One way is to change food environments so planet-aligned eating is easier. This is just what Bon Appetit Management Company (BAMCO) made possible in 2007 when, alarmed by the climate impacts of beef production, the company committed to reducing its beef purchases by 25 percent over five years at its cafes in cultural institutions and on college and corporate campuses around the country. By 2012, BAMCO had reduced beef from the 250 million meals it had been serving every year by 33 percent. "We did it without customers even noticing," said Maisie Ganzler, BAMCO's Chief Strategy and Brand Officer. Since then, the company has continued to explore ways to improve the health and environmental impact of its supply chain, focusing on "less meat, better meat," as Ganzler put it, and looking for ways to make the healthier options the default. Campaigns like DefaultVeg, housed by Better Food Foundation, are encouraging more institutions to publicly commit to planet-friendly food policies.
Another strategic pathway is tapping the power of procurement. Every year, the U.S. spends billions of dollars on food--from the National School Lunch and Breakfast Programs to purchases by the Department of Defense. Making changes to those procurement choices is a powerful lever to shift food supply.
The Good Food Purchasing Program (GFPP) has been modeling what that kind of shift could look like at the city and county level. First adopted by the Los Angeles Unified School District in 2012, the GFPP is a purchasing policy that emphasizes food centered in the values of health, local economies, worker well-being, animal welfare, and the environment. When Oakland Unified School District, with approximately 50,000 students over 70% of whom qualify for free-reduced price meals, adopted the program in 2016, the District reduced animal products by nearly 30 percent and increased meat purchased from local sources raising livestock organically and more humanely. Friends of the Earth analyzed the results and found a 14 percent reduction in the Districts' "carbon footprint" and a 6 percent reduction in its "water footprint." What's more, the District saved money and upped student satisfaction. We're seeing this approach spreading around the world: Dine in any one of Berlin's university cafeterias this fall and you'll soon find ample plant-centered offerings thanks to student advocacy.
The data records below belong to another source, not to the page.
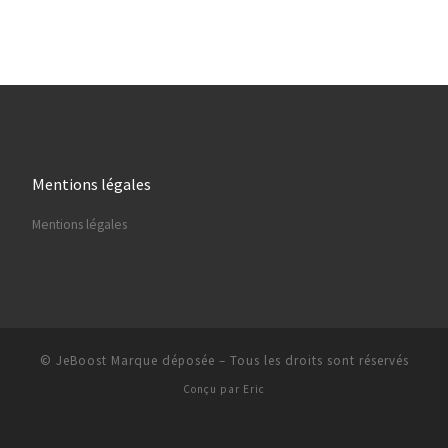
Mentions légales
Mentions légales
© JeBoost Marque déposée
–
Tous les droits sont réservés
Conçu par
Eric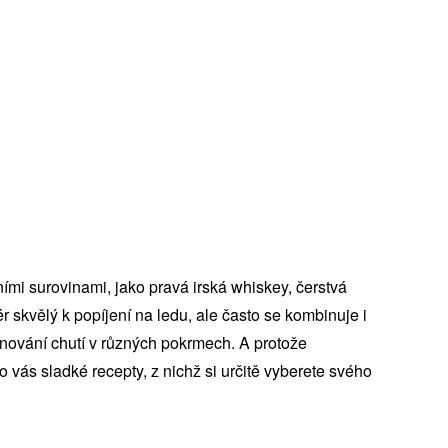
itními surovinami, jako pravá irská whiskey, čerstvá
 skvělý k popíjení na ledu, ale často se kombinuje i
ónování chutí v různých pokrmech. A protože
o vás sladké recepty, z nichž si určitě vyberete svého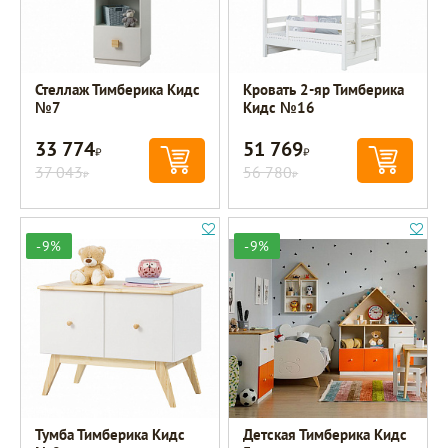
Стеллаж Тимберика Кидс
Кровать 2-яр Тимберика
№7
Кидс №16
33 774
51 769
Р
Р
37 043
56 780
Р
Р
-9%
-9%
Тумба Тимберика Кидс
Детская Тимберика Кидс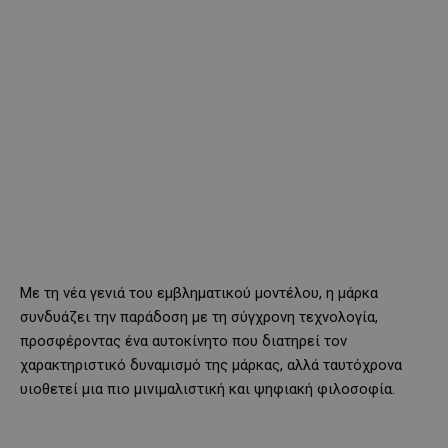
Με τη νέα γενιά του εμβληματικού μοντέλου, η μάρκα
συνδυάζει την παράδοση με τη σύγχρονη τεχνολογία,
προσφέροντας ένα αυτοκίνητο που διατηρεί τον
χαρακτηριστικό δυναμισμό της μάρκας, αλλά ταυτόχρονα
υιοθετεί μια πιο μινιμαλιστική και ψηφιακή φιλοσοφία.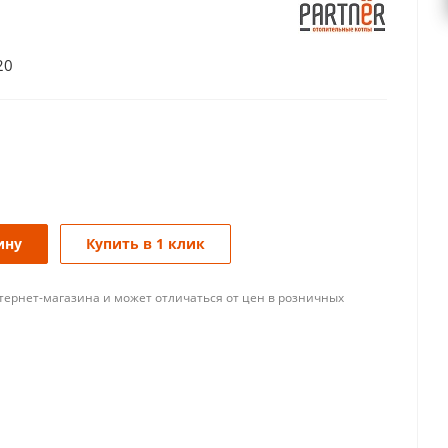
20
ину
Купить в 1 клик
тернет-магазина и может отличаться от цен в розничных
Another key tactic will be increasingly pressuring governments to regulate pollution from industrial animal agriculture with the same sense of urgency as advocates for climate action are pushing for gas and oil industry regulations. The nonprofit advocacy group Public Justice, for instance, recently launched a campaign calling on the EPA to list and regulate industrial dairy and hog operations under the Clean Air Act. The group's argument rests in part on the fact that these confined animal feeding operations account for 13 percent of the U.S. total emissions of methane, a greenhouse gas more than 80 times more powerful than carbon dioxide in the first 20 years after emission.
It's been fifty years since Diet for a Small Planet was first published. Today, eating from the book's anniversary edition's refreshed, planet-centered recipes will be a quotidian act; not the heretical proposition of 1971. While we celebrate the mainstreaming of the book's message, without the massive systems change we and many others around the world are advocating for, the global meat industry threatens to blow our carbon budget. To avert this outcome, we can celebrate the culture shift toward planet- and plant-centered foods and, at the same time, fight for the policies and regulations we need so that in 50 years, we'll look back on this moment as a critical juncture: This was the moment we collectively tipped the scales towards a more sustainable diet, by default.